Content starts

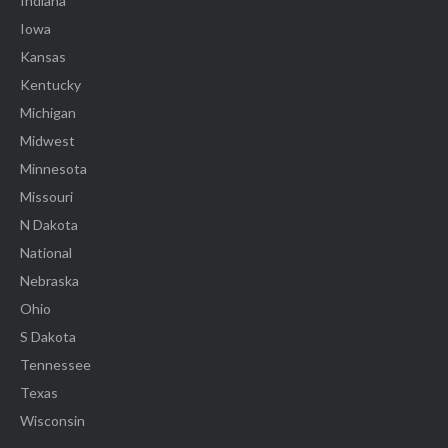
Indiana
Iowa
Kansas
Kentucky
Michigan
Midwest
Minnesota
Missouri
N Dakota
National
Nebraska
Ohio
S Dakota
Tennessee
Texas
Wisconsin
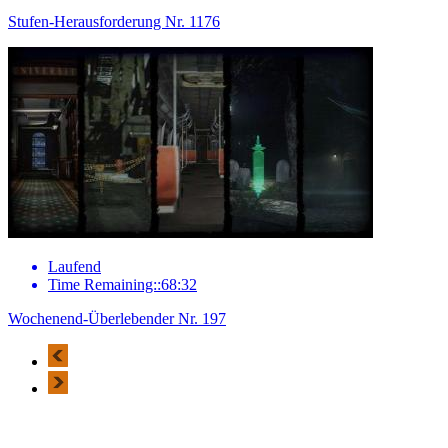
Stufen-Herausforderung Nr. 1176
Laufend
Time Remaining::68:32
Wochenend-Überlebender Nr. 197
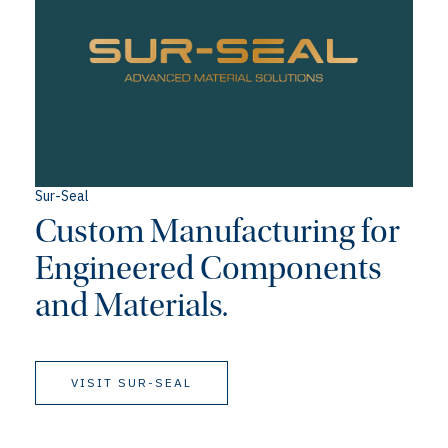
Sur-Seal
Custom Manufacturing for
Engineered Components
and Materials.
VISIT SUR-SEAL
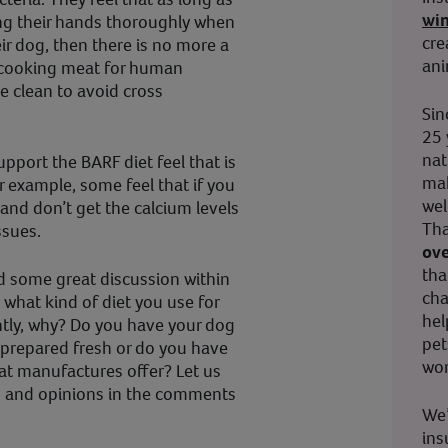
wi
ng their hands thoroughly when
cre
ir dog, then there is no more a
ani
 cooking meat for human
e clean to avoid cross
Sin
25 
nat
port the BARF diet feel that is
mak
or example, some feel that if you
wel
and don’t get the calcium levels
Tha
ssues.
ove
tha
ed some great discussion within
cha
 what kind of diet you use for
hel
tly, why? Do you have your dog
pet
it prepared fresh or do you have
wor
at manufactures offer? Let us
s and opinions in the comments
We’
ins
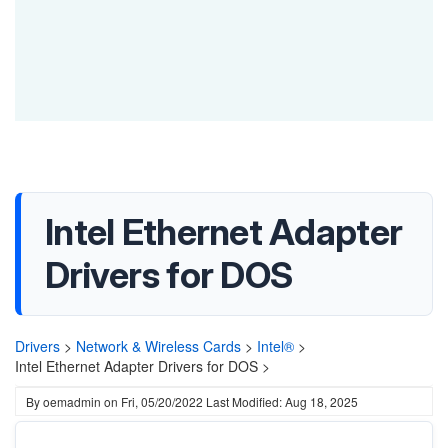
Intel Ethernet Adapter
Drivers for DOS
Drivers
>
Network & Wireless Cards
>
Intel®
>
Intel Ethernet Adapter Drivers for DOS >
By
oemadmin
on
Fri, 05/20/2022
Last Modified: Aug 18, 2025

Content ends

**TASK BRIEF**
Leaving the pictures aside, transcribe the entire listing exactly.

**ANSWER TO THIS PROBLEM**
Indiana
Iowa
Kansas
Kentucky
Michigan
Midwest
Minnesota
Missouri
N Dakota
National
Nebraska
Ohio
S Dakota
Tennessee
Texas
Wisconsin
Stufen-Herausforderung Nr. 1176
Laufend
Time Remaining::68:32
Wochenend-Überlebender Nr. 197
Sur-Seal
Custom Manufacturing for
Engineered Components
and Materials.
VISIT SUR-SEAL
wi
ng their hands thoroughly when
cre
ir dog, then there is no more a
ani
 cooking meat for human
e clean to avoid cross
Sin
25 
nat
port the BARF diet feel that is
mak
or example, some feel that if you
wel
and don’t get the calcium levels
Tha
ssues.
ove
tha
ed some great discussion within
cha
 what kind of diet you use for
hel
tly, why? Do you have your dog
pet
it prepared fresh or do you have
wor
at manufactures offer? Let us
s and opinions in the comments
We’
ins
Intel Ethernet Adapter
Drivers for DOS
Drivers
>
Network & Wireless Cards
>
Intel®
>
Intel Ethernet Adapter Drivers for DOS >
By
oemadmin
on
Fri, 05/20/2022
Last Modified: Aug 18, 2025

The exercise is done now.